Alla fine lo Zooprofilattico ha accertato che Rex, il pastore tedesco morto a causa di un colpo di fucile, è stato letteralmente giustiziato con un colpo di fucile da caccia esploso a bruciapelo.

Queste ultime notizie, hanno creato ulteriore indignazione, al punto che l’Enpa, Ente Nazionale Protezione Animali di Treviso, tramite il suo presidente, Adriano De Stefano, ha diramato un comunicato stampa in cui viene offerta “una ricompensa di mille euro a chiunque fornirà notizie utili alla sua individuazione e, una volta individuato, con la speranza possa finire a processo, e non al classico patteggiamento, si costituirà parte civile.”

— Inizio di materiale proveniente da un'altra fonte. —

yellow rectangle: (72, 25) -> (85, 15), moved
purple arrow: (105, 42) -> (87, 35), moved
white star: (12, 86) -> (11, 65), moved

Continua il comunicato: “Una brutta storia, come troppe, che lascerà una profonda ferita in chi l’ha subita, ferita che si riaprirà ad ogni sparo durante la lunga stagione di “guerra” alla fauna selvatica, da settembre a gennaio per le doppiette,e per tutto l’anno per bracconieri e uccellatori (vedi il povero cane impigliato in un laccio a Montebelluna proprio ieri).”

Il comunicato segue snocciolando le leggi attuali in vigore per la regolamentazione della caccia, sottolinea quanto la categoria dei cacciatori sia “ una popolazione “coccolata” dalla politica, alla quale sono stati concessi dei grandissimi privilegi.”

Terminando infine con: Non c’è che dire, se tali fatti accadono, è perché, diversamente da altre attività umane, si tende a sottovalutarle per non “disturbare” un fedele elettore.”

 

Qui di seguito riportiamo il comunicato completo:

Alla fine lo Zooprofilattico ha accertato che il povero Rex è stato letteralmente giustiziato con un colpo di fucile da caccia esploso a bruciapelo. L’artefice di tale atto criminale deve essere assolutamente stanato e consegnato nelle mani della giustizia. Affinché ciò accada entro il più breve tempo possibile, l’Enpa Trevigiana offre una ricompensa di mille euro a chiunque fornirà notizie utili alla sua individuazione e, una volta individuato, con la speranza possa finire a processo, e non al classico patteggiamento, si costituirà parte civile.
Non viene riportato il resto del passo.